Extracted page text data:
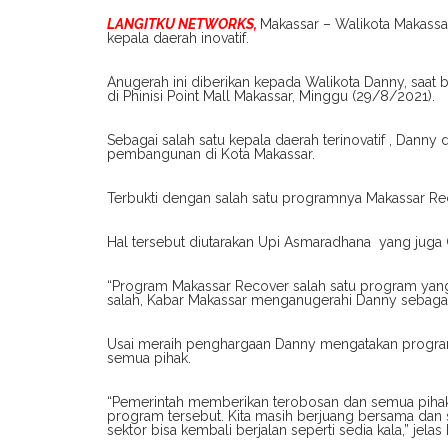
LANGITKU NETWORKS,
Makassar – Walikota Makass
kepala daerah inovatif.
Anugerah ini diberikan kepada Walikota Danny, saat
di Phinisi Point Mall Makassar, Minggu (29/8/2021).
Sebagai salah satu kepala daerah terinovatif , Dann
pembangunan di Kota Makassar.
Terbukti dengan salah satu programnya Makassar R
Hal tersebut diutarakan Upi Asmaradhana yang jug
“Program Makassar Recover salah satu program yang 
salah, Kabar Makassar menganugerahi Danny sebagai k
Usai meraih penghargaan Danny mengatakan programn
semua pihak.
“Pemerintah memberikan terobosan dan semua pihak t
program tersebut. Kita masih berjuang bersama dan
sektor bisa kembali berjalan seperti sedia kala,” jelas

Activity: Could you output every record above exactly as written, leaving out the pictures?

The answer:
LANGITKU NETWORKS,
Makassar – Walikota Makass
kepala daerah inovatif.
Anugerah ini diberikan kepada Walikota Danny, saat
di Phinisi Point Mall Makassar, Minggu (29/8/2021).
Sebagai salah satu kepala daerah terinovatif , Dann
pembangunan di Kota Makassar.
Terbukti dengan salah satu programnya Makassar R
Hal tersebut diutarakan Upi Asmaradhana yang jug
“Program Makassar Recover salah satu program yang 
salah, Kabar Makassar menganugerahi Danny sebagai k
Usai meraih penghargaan Danny mengatakan programn
semua pihak.
“Pemerintah memberikan terobosan dan semua pihak t
program tersebut. Kita masih berjuang bersama dan
sektor bisa kembali berjalan seperti sedia kala,” jelas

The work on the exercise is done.